Die Kommission SIA 144 dankt für die zahlreichen Stellungnahmen, die trotz Sommer- und Coronazeit erarbeitet und eingereicht worden sind. Sie wird die Rückmeldungen sorgfältig prüfen und den Entwurf aufgrund der Vorschläge weiterentwickeln.

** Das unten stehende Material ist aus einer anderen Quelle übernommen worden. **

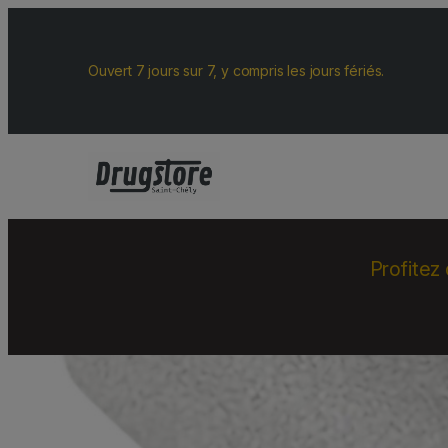
Ouvert 7 jours sur 7, y compris les jours fériés.
Profitez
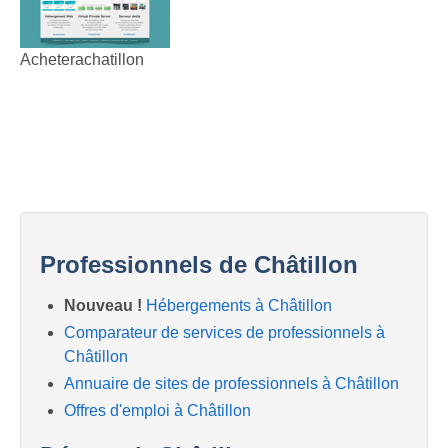
Acheterachatillon
Professionnels de Châtillon
Nouveau !
Hébergements à Châtillon
Comparateur de services de professionnels à
Châtillon
Annuaire de sites de professionnels à Châtillon
Offres d'emploi à Châtillon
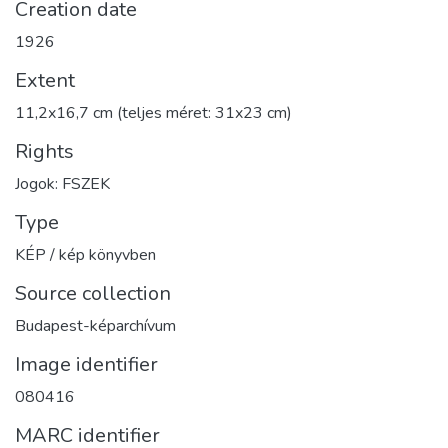
Creation date
1926
Extent
11,2x16,7 cm (teljes méret: 31x23 cm)
Rights
Jogok: FSZEK
Type
KÉP / kép könyvben
Source collection
Budapest-képarchívum
Image identifier
080416
MARC identifier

Zum Revisionsprozess selbst steht unter folgendem Link eine Grafik zur Verfügung: www.sia.ch/de/dienstleistungen Sie veranschaulicht, welche Etappen die Revision der Ordnung SIA 144 noch zu durchlaufen hat. Ordnungen des SIA werden immer durch deren übergeordnetes Gremium – die Zentralkommission für Ordnungen (ZO) – koordiniert und genehmigt. Das wird voraussichtlich im Januar 2021 der Fall sein, die Freigabe zur Publikation durch die Delegiertenversammlung des SIA ist im April 2021 vorgesehen.

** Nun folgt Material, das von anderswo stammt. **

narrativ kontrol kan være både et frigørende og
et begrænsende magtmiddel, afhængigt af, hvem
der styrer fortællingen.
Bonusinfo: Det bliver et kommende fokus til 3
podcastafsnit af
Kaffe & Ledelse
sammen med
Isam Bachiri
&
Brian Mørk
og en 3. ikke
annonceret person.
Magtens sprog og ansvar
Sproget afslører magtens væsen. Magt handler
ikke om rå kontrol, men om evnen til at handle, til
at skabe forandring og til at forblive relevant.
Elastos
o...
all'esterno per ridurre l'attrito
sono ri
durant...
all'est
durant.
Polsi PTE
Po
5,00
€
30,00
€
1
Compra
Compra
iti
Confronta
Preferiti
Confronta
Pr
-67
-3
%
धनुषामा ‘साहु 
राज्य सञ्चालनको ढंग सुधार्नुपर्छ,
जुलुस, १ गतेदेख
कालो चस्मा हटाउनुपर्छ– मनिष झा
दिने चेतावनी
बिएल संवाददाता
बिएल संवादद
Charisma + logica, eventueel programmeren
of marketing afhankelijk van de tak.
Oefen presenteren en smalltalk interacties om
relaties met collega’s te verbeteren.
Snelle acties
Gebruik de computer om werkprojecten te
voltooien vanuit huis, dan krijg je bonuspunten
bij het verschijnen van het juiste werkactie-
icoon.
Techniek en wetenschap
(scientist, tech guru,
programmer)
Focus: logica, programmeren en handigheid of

Am 1. Januar 2021 tritt das revidierte Bundesgesetz über das öffentliche Beschaffungswesen (BöB) in Kraft. Die Kantone verabschiedeten zur Harmonisierung eine interkantonale Vereinbarung (IVöB 2019). Der Qualitätswettbewerb wird mit der neuen Vergabekultur deutlich gestärkt. Bauenschweiz hat hierzu die Website www.neue-vergabekultur.ch lanciert. Auf dieser finden sich ein Argumentarium, Hinweise zu Seminaren sowie Links zu Videos und Newsbeiträgen.